Competitive Intelligence in Advertising
Competitive intelligence in advertising is gathering and analyzing rivals' ads, channels, and spend signals to sharpen your own creative and media strategy.

Competitive intelligence in advertising is the practice of gathering, analyzing, and acting on information about rivals' advertising, the creatives they run, the channels and publishers they use, the offers they push, and the spend signals they leave, to sharpen your own campaigns. It applies classic competitive-intelligence discipline specifically to the ad market.
How it works#
Most competitive intelligence is built from public signals. Analysts pull ads from transparency libraries and ad-spy platforms, then enrich them: identifying the real advertiser behind each ad (often via an Advertiser ID), tracking how long ads run, and estimating presence with measures like Share of Voice (SOV). The aim is a clear read on where competitors are investing, which creative angles are winning, and where the market is shifting.
Why it matters#
Competitive intelligence reduces guesswork.

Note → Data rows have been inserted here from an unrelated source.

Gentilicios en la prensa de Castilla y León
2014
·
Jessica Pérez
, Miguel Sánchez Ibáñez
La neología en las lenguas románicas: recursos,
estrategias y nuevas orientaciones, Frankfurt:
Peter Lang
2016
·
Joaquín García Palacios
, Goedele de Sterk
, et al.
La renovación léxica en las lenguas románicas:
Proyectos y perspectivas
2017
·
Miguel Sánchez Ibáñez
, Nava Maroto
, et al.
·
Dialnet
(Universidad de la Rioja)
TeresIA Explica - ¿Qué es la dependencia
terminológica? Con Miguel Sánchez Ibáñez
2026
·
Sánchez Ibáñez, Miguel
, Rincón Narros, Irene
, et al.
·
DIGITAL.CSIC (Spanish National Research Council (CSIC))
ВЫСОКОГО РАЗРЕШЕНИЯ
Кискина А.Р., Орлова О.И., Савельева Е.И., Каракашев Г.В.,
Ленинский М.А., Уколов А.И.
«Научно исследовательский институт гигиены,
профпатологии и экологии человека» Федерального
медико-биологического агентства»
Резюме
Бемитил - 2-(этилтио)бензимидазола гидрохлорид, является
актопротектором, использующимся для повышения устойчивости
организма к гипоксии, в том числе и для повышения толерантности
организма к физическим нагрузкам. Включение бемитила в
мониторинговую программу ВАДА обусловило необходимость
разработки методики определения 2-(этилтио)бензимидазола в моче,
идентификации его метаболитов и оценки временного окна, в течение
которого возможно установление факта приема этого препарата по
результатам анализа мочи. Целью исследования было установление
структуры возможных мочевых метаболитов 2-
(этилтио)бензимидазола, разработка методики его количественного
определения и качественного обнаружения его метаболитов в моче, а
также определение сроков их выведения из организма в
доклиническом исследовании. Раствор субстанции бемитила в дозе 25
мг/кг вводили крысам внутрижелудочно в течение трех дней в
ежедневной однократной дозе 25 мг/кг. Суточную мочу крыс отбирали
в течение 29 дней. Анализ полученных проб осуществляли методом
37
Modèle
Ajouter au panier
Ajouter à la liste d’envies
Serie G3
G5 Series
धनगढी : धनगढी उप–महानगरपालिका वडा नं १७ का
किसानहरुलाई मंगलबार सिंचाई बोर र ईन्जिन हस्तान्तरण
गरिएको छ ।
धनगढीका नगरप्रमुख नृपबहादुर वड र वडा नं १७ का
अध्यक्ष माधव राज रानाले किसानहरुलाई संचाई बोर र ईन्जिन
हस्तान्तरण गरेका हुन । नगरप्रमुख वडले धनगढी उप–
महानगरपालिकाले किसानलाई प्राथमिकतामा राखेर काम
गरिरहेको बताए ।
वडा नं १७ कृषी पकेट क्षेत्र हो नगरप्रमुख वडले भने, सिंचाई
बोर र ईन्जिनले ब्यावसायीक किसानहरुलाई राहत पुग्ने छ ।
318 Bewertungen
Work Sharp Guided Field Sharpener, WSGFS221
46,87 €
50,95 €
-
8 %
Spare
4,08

Instead of testing in the dark, teams model what is already working, then differentiate. It is the strategic layer above Ad Intelligence (the data) and is operationalized through an Ad Spy Tool (the software). Brands also use it defensively, to detect trademark abuse, copycat funnels, and arbitrage on their name. The discipline is only as good as its data coverage, so it depends on capturing ads broadly across native, display, and social inventory.
Related terms: Ad Intelligence, Ad Spy Tool, Share of Voice (SOV), and Advertiser ID.